President Reagan, sounding like a candidate running against big government, said yesterday that the private sector holds the key to the nation's future.
He also predicted that the recession will end "faster than expected" because his economic program "is based on common sense: reducing the percentage of GNP taken by government."
On his way here, Reagan took a short detour to look at the Potomac River near the 14th Street Bridge where an Air Florida jetliner crashed Thursday. The president ordered the Marine Corps helicopter flying him from the White House to Andrews Air Force Base to pass over the crash site.
Reagan was "saddened and concerned" by his glimpse of the disaster scene and of recovery operations, according to assistant White House press secretary Mark Weinberg.
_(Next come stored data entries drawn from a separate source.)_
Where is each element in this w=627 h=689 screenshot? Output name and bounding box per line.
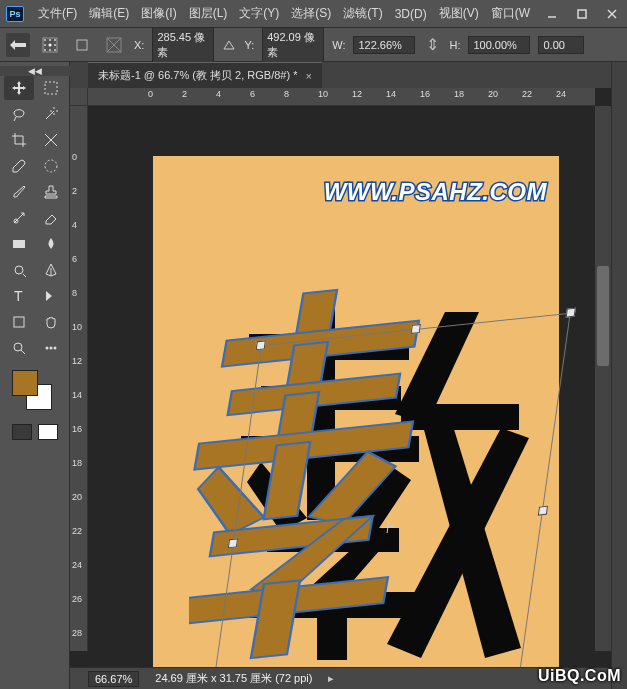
handle-r[interactable]	[538, 505, 548, 515]
options-bar: X: 285.45 像素 Y: 492.09 像素 W: 122.66% ⇕ H…	[0, 28, 627, 62]
menu-layer[interactable]: 图层(L)	[183, 1, 234, 26]
x-input[interactable]: 285.45 像素	[152, 27, 214, 63]
document-tab-title: 未标题-1 @ 66.7% (教 拷贝 2, RGB/8#) *	[98, 68, 297, 83]
link-wh-icon[interactable]: ⇕	[423, 35, 441, 54]
svg-point-25	[14, 343, 22, 351]
h-label: H:	[449, 39, 460, 51]
artwork	[189, 286, 529, 666]
document-tab-bar: 未标题-1 @ 66.7% (教 拷贝 2, RGB/8#) * ×	[70, 62, 611, 88]
svg-point-12	[49, 49, 51, 51]
minimize-button[interactable]	[537, 4, 567, 24]
patch-tool-icon[interactable]	[36, 154, 66, 178]
x-label: X:	[134, 39, 144, 51]
menu-select[interactable]: 选择(S)	[285, 1, 337, 26]
handle-tr[interactable]	[566, 308, 576, 318]
document-tab[interactable]: 未标题-1 @ 66.7% (教 拷贝 2, RGB/8#) * ×	[88, 62, 322, 88]
w-label: W:	[332, 39, 345, 51]
tools-panel: ◀◀ T	[0, 62, 70, 689]
y-label: Y:	[244, 39, 254, 51]
svg-point-13	[54, 49, 56, 51]
type-tool-icon[interactable]: T	[4, 284, 34, 308]
dodge-tool-icon[interactable]	[4, 258, 34, 282]
triangle-y-icon[interactable]	[222, 36, 236, 54]
lasso-tool-icon[interactable]	[4, 102, 34, 126]
pen-tool-icon[interactable]	[36, 258, 66, 282]
ruler-horizontal[interactable]: 024681012141618202224	[88, 88, 595, 106]
reference-point-icon[interactable]	[38, 33, 62, 57]
history-brush-tool-icon[interactable]	[4, 206, 34, 230]
app-logo: Ps	[6, 6, 24, 22]
reference-point-2-icon[interactable]	[102, 33, 126, 57]
doc-dimensions: 24.69 厘米 x 31.75 厘米 (72 ppi)	[155, 671, 312, 686]
blur-tool-icon[interactable]	[36, 232, 66, 256]
gradient-tool-icon[interactable]	[4, 232, 34, 256]
tool-grid: T	[4, 76, 66, 360]
svg-rect-18	[45, 82, 57, 94]
move-tool-icon[interactable]	[4, 76, 34, 100]
svg-rect-39	[401, 404, 519, 430]
crop-tool-icon[interactable]	[4, 128, 34, 152]
svg-rect-21	[13, 240, 25, 248]
scrollbar-thumb[interactable]	[597, 266, 609, 366]
h-input[interactable]: 100.00%	[468, 36, 530, 54]
svg-point-6	[49, 39, 51, 41]
maximize-button[interactable]	[567, 4, 597, 24]
svg-rect-1	[578, 10, 586, 18]
viewport[interactable]: WWW.PSAHZ.COM	[88, 106, 595, 651]
w-input[interactable]: 122.66%	[353, 36, 415, 54]
menu-file[interactable]: 文件(F)	[32, 1, 83, 26]
color-swatches[interactable]	[12, 370, 58, 416]
eraser-tool-icon[interactable]	[36, 206, 66, 230]
relative-icon[interactable]	[70, 33, 94, 57]
document-area: 未标题-1 @ 66.7% (教 拷贝 2, RGB/8#) * × 02468…	[70, 62, 611, 689]
hand-tool-icon[interactable]	[36, 310, 66, 334]
watermark-text: WWW.PSAHZ.COM	[324, 178, 547, 206]
screen-mode-icon[interactable]	[38, 424, 58, 440]
rotation-input[interactable]: 0.00	[538, 36, 584, 54]
menu-3d[interactable]: 3D(D)	[389, 3, 433, 25]
photoshop-app: Ps 文件(F) 编辑(E) 图像(I) 图层(L) 文字(Y) 选择(S) 滤…	[0, 0, 627, 689]
svg-rect-14	[77, 40, 87, 50]
canvas[interactable]: WWW.PSAHZ.COM	[153, 156, 559, 667]
menu-image[interactable]: 图像(I)	[135, 1, 182, 26]
svg-rect-24	[14, 317, 24, 327]
stamp-tool-icon[interactable]	[36, 180, 66, 204]
close-button[interactable]	[597, 4, 627, 24]
edit-toolbar-icon[interactable]	[36, 336, 66, 360]
eyedropper-tool-icon[interactable]	[4, 154, 34, 178]
foreground-color-swatch[interactable]	[12, 370, 38, 396]
svg-point-10	[54, 44, 56, 46]
zoom-field[interactable]: 66.67%	[88, 671, 139, 687]
magic-wand-tool-icon[interactable]	[36, 102, 66, 126]
svg-point-27	[49, 347, 52, 350]
marquee-tool-icon[interactable]	[36, 76, 66, 100]
svg-point-11	[44, 49, 46, 51]
tools-collapser[interactable]: ◀◀	[0, 66, 70, 76]
zoom-tool-icon[interactable]	[4, 336, 34, 360]
menu-bar: Ps 文件(F) 编辑(E) 图像(I) 图层(L) 文字(Y) 选择(S) 滤…	[0, 1, 536, 26]
y-input[interactable]: 492.09 像素	[262, 27, 324, 63]
vertical-scrollbar[interactable]	[595, 106, 611, 651]
menu-window[interactable]: 窗口(W	[485, 1, 536, 26]
ruler-corner	[70, 88, 88, 106]
menu-edit[interactable]: 编辑(E)	[83, 1, 135, 26]
right-panel-strip[interactable]	[611, 62, 627, 689]
svg-point-8	[44, 44, 46, 46]
ruler-vertical[interactable]: 024681012141618202224262830	[70, 106, 88, 651]
svg-point-9	[49, 43, 52, 46]
svg-point-26	[45, 347, 48, 350]
canvas-viewport-wrap: 024681012141618202224 024681012141618202…	[70, 88, 611, 667]
tool-preset-icon[interactable]	[6, 33, 30, 57]
menu-type[interactable]: 文字(Y)	[233, 1, 285, 26]
menu-filter[interactable]: 滤镜(T)	[337, 1, 388, 26]
quick-mask-icon[interactable]	[12, 424, 32, 440]
titlebar: Ps 文件(F) 编辑(E) 图像(I) 图层(L) 文字(Y) 选择(S) 滤…	[0, 0, 627, 28]
path-tool-icon[interactable]	[36, 284, 66, 308]
tab-close-icon[interactable]: ×	[305, 70, 311, 82]
slice-tool-icon[interactable]	[36, 128, 66, 152]
svg-point-7	[54, 39, 56, 41]
menu-view[interactable]: 视图(V)	[433, 1, 485, 26]
shape-tool-icon[interactable]	[4, 310, 34, 334]
brush-tool-icon[interactable]	[4, 180, 34, 204]
svg-point-5	[44, 39, 46, 41]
The president indicated he may telephone some of the survivors.
Reagan struck a familiar anti-big-government, pro-private-initiative theme and mixed in a gibe at the Soviet Union in his speech to a luncheon of New York Partnership, Inc., a group dominated by businessmen and headed by David Rockefeller, the former chairman of Chase Manhattan Bank.
"You in the private sector--corporations, firms, merchants, family farmers, Mom and Pop stores all over the country--you hold the key," Reagan said.
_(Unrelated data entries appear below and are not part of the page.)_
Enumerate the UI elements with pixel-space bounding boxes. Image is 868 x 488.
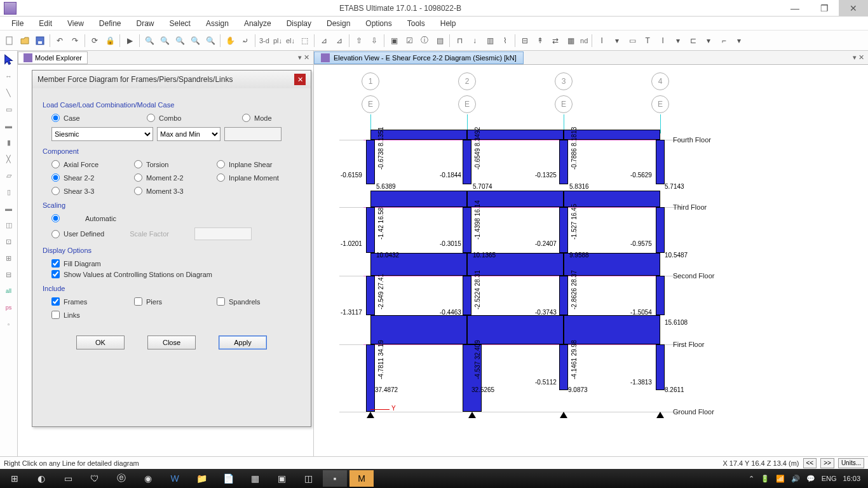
area-icon[interactable]: ▱ <box>3 169 15 182</box>
action-center-icon[interactable]: 💬 <box>806 475 815 483</box>
security-icon[interactable]: 🛡 <box>83 470 107 487</box>
check-piers[interactable] <box>134 297 142 306</box>
beam-1-2[interactable] <box>467 315 564 344</box>
grid-icon[interactable]: ▦ <box>564 34 578 48</box>
cortana-icon[interactable]: ◐ <box>29 470 53 487</box>
menu-file[interactable]: File <box>4 18 31 29</box>
all-label[interactable]: all <box>3 285 15 297</box>
matlab-icon[interactable]: M <box>349 470 374 487</box>
view2-icon[interactable]: ⊿ <box>332 34 346 48</box>
menu-select[interactable]: Select <box>162 18 198 29</box>
edge-icon[interactable]: ⓔ <box>109 470 133 487</box>
menu-assign[interactable]: Assign <box>198 18 236 29</box>
brace-icon[interactable]: ╳ <box>3 152 15 165</box>
radio-shear22[interactable] <box>51 173 60 182</box>
info-icon[interactable]: ⓘ <box>417 34 431 48</box>
radio-torsion[interactable] <box>134 160 142 168</box>
case-select[interactable]: Siesmic <box>51 127 153 141</box>
check-fill[interactable] <box>51 259 60 268</box>
menu-display[interactable]: Display <box>279 18 319 29</box>
slab-icon[interactable]: ▬ <box>3 202 15 215</box>
battery-icon[interactable]: 🔋 <box>761 475 770 483</box>
col-1-f3[interactable] <box>366 207 375 253</box>
wifi-icon[interactable]: 📶 <box>776 475 785 483</box>
menu-edit[interactable]: Edit <box>31 18 60 29</box>
nd-label[interactable]: nd <box>579 37 589 44</box>
lock-icon[interactable]: 🔒 <box>103 34 117 48</box>
volume-icon[interactable]: 🔊 <box>791 475 800 483</box>
col-icon[interactable]: ▮ <box>3 136 15 149</box>
pin-icon[interactable]: ▾ ✕ <box>294 53 313 62</box>
next-button[interactable]: >> <box>820 458 834 468</box>
pdf-icon[interactable]: 📄 <box>216 470 240 487</box>
col-3-f2[interactable] <box>559 276 568 315</box>
tab-model-explorer[interactable]: Model Explorer <box>18 51 88 64</box>
line-icon[interactable]: ╲ <box>3 86 15 99</box>
pointer-icon[interactable] <box>3 53 15 66</box>
arrow-up-icon[interactable]: ↟ <box>533 34 547 48</box>
start-icon[interactable]: ⊞ <box>3 470 27 487</box>
pan-icon[interactable]: ✋ <box>223 34 237 48</box>
pl-label[interactable]: pl↓ <box>272 37 283 44</box>
col-4-f3[interactable] <box>656 207 665 253</box>
snap3-icon[interactable]: ⊟ <box>3 268 15 281</box>
close-button[interactable]: Close <box>147 336 196 349</box>
zoom-extents-icon[interactable]: 🔍 <box>158 34 172 48</box>
undo-icon[interactable]: ↶ <box>53 34 67 48</box>
col-2-f4[interactable] <box>463 140 471 184</box>
deform-icon[interactable]: ⌇ <box>498 34 512 48</box>
rect-draw-icon[interactable]: ▭ <box>3 103 15 116</box>
menu-analyze[interactable]: Analyze <box>236 18 279 29</box>
menu-define[interactable]: Define <box>92 18 129 29</box>
col-3-f1[interactable] <box>559 344 568 390</box>
reshape-icon[interactable]: ↔ <box>3 70 15 83</box>
beam-1-1[interactable] <box>370 315 467 344</box>
col-2-f2[interactable] <box>463 276 471 315</box>
quick-icon[interactable]: ◫ <box>3 219 15 231</box>
units-button[interactable]: Units... <box>838 458 864 468</box>
etabs-taskbar-icon[interactable]: ▪ <box>323 470 347 487</box>
radio-auto-scale[interactable] <box>51 214 60 222</box>
check-links[interactable] <box>51 311 60 319</box>
zoom-in-icon[interactable]: 🔍 <box>188 34 202 48</box>
sec-dd-icon[interactable]: ▾ <box>610 34 624 48</box>
obj-icon[interactable]: ▣ <box>387 34 401 48</box>
beam-3-2[interactable] <box>467 191 564 207</box>
csec-icon[interactable]: ⊏ <box>686 34 700 48</box>
menu-draw[interactable]: Draw <box>129 18 162 29</box>
app2-icon[interactable]: ▣ <box>269 470 294 487</box>
minmax-select[interactable]: Max and Min <box>157 127 220 141</box>
up-icon[interactable]: ⇧ <box>352 34 366 48</box>
col-1-f2[interactable] <box>366 276 375 315</box>
lsec-icon[interactable]: ⌐ <box>717 34 731 48</box>
chrome-icon[interactable]: ◉ <box>136 470 160 487</box>
col-2-f3[interactable] <box>463 207 471 253</box>
snap1-icon[interactable]: ⊡ <box>3 235 15 248</box>
open-icon[interactable] <box>18 34 32 48</box>
run-icon[interactable]: ▶ <box>123 34 137 48</box>
perspective-icon[interactable]: ⬚ <box>297 34 311 48</box>
col-3-f4[interactable] <box>559 140 568 184</box>
beam-4-2[interactable] <box>467 130 564 140</box>
check-values[interactable] <box>51 270 60 278</box>
app3-icon[interactable]: ◫ <box>296 470 320 487</box>
menu-options[interactable]: Options <box>358 18 399 29</box>
radio-moment33[interactable] <box>134 187 142 195</box>
tsec-icon[interactable]: T <box>641 34 654 48</box>
col-1-f4[interactable] <box>366 140 375 184</box>
load-icon[interactable]: ↓ <box>468 34 482 48</box>
scale-factor-input[interactable] <box>194 227 252 240</box>
ps-label[interactable]: ps <box>3 301 15 314</box>
redo-icon[interactable]: ↷ <box>68 34 82 48</box>
menu-tools[interactable]: Tools <box>400 18 433 29</box>
zoom-prev-icon[interactable]: 🔍 <box>173 34 187 48</box>
refresh-icon[interactable]: ⟳ <box>88 34 102 48</box>
word-icon[interactable]: W <box>163 470 187 487</box>
prop-icon[interactable]: ▤ <box>433 34 447 48</box>
clock-label[interactable]: 16:03 <box>843 475 860 482</box>
lang-label[interactable]: ENG <box>822 475 837 482</box>
col-4-f2[interactable] <box>656 276 665 315</box>
view-pin-icon[interactable]: ▾ ✕ <box>849 53 868 62</box>
menu-design[interactable]: Design <box>319 18 358 29</box>
isec-icon[interactable]: I <box>595 34 609 48</box>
He added that he is confident his economic program will work because "it places a premium on individual initiative."
Reagan lavished praise on New York Partnership as an example of the kind of private initiative that he says is essential to economic and social progress. "You are that tough, little tug that can pull our ship of state off the shoals and out into open water," he said.
New York Partnership, organized in 1979, created more than 13,000 summer jobs in private businesses for disadvantaged youths last year. "Nothing that large or successful has ever been achieved anywhere else," Reagan said.
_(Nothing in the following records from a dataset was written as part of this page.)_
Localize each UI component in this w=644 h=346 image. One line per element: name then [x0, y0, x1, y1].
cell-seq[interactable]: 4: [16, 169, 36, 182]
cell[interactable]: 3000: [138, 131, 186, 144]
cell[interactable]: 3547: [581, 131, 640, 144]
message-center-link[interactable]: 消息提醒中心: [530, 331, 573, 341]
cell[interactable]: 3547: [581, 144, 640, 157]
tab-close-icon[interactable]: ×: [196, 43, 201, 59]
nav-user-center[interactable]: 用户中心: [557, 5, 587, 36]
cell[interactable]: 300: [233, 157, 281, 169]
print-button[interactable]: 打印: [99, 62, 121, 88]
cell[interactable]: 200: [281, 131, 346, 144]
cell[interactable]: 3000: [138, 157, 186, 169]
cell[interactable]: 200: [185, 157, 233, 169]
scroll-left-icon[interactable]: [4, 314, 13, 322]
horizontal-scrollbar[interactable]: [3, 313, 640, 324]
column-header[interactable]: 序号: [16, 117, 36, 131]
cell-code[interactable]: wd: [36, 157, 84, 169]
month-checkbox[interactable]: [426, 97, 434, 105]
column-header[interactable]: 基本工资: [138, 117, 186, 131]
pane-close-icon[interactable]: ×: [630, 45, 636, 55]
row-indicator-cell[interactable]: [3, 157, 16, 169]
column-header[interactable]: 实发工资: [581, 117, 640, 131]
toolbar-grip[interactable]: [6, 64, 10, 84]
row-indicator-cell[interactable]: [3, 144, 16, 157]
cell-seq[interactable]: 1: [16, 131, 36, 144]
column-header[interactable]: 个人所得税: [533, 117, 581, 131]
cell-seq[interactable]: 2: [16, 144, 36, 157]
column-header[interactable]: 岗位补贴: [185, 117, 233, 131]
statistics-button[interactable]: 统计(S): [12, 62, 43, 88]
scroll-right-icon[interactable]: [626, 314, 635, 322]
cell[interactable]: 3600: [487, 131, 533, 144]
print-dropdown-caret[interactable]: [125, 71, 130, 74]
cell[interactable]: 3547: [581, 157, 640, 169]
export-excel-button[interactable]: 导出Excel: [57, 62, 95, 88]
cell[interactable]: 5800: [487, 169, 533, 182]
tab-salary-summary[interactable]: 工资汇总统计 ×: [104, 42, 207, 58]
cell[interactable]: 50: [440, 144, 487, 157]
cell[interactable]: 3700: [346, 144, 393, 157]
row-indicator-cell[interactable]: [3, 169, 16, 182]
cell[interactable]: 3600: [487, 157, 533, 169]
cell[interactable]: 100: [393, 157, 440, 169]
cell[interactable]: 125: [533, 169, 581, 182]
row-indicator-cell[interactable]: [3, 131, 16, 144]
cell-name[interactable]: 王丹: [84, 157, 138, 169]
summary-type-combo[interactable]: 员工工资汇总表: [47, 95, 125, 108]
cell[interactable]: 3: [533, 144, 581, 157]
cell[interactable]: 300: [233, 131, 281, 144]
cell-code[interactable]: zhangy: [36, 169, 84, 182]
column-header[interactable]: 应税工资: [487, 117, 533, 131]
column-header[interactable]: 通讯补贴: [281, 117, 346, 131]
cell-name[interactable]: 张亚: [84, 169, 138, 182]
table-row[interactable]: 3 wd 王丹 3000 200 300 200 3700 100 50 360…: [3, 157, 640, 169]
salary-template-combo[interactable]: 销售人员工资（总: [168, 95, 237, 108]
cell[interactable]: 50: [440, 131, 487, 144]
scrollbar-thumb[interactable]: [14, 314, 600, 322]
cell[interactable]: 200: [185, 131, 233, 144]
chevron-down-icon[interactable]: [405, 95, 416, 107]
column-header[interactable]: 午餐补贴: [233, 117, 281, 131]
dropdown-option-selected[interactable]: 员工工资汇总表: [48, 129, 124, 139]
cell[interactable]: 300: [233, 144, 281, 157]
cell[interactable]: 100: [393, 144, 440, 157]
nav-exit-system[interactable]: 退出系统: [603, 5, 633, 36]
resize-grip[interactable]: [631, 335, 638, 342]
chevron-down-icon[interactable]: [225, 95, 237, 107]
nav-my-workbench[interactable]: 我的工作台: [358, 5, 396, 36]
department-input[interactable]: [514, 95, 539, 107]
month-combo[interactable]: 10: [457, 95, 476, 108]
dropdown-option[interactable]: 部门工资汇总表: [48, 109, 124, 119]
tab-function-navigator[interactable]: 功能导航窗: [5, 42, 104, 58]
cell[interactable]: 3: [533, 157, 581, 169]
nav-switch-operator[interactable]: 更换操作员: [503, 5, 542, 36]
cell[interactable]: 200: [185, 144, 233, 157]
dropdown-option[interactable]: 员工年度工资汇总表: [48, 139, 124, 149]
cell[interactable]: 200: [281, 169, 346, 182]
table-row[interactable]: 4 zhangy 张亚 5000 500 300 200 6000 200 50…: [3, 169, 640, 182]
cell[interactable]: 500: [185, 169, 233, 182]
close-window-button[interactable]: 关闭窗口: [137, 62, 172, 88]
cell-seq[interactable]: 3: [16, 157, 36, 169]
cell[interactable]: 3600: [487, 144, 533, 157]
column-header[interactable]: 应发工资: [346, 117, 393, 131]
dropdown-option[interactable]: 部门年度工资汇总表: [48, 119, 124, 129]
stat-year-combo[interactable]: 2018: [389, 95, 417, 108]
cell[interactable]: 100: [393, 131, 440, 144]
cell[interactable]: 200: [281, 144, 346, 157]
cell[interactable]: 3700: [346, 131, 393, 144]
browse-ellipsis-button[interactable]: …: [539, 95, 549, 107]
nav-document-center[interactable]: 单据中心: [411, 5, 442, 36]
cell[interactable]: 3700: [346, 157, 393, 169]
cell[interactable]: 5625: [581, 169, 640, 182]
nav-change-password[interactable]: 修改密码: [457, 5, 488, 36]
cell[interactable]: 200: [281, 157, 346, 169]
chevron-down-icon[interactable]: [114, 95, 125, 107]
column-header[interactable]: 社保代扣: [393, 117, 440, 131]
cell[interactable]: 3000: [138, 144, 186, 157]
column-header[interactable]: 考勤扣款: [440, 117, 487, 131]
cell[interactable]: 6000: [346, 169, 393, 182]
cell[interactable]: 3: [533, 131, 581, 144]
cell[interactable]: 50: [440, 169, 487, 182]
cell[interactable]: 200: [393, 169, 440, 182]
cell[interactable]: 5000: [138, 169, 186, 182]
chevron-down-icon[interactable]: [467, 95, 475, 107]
In contrast, he said that government "social experiments" were well-intentioned, "but too often those meant to benefit most from government-imposed solutions paid the highest price and bore the deepest scars when they failed." He equated big government with a loss of freedom: "The brutal, Soviet-sponsored repression in Poland reminds us how precious our blessings are. Ironically, the Soviets understand and agree. They believe freedom is precious, too--they ration it like all the other good things their people don't have."
Reagan said, "This can be an era of losing freedom or one of reclaiming it. I think we have made our choice and turned an historic corner. We are not going back to the glory days of big government."
In urging greater private-sector charitable work, Reagan quoted the Rev. Billy Graham as estimating that if the nation's churches and synagogues adopted an average of 10 poor families each "we could eliminate all government welfare in this country."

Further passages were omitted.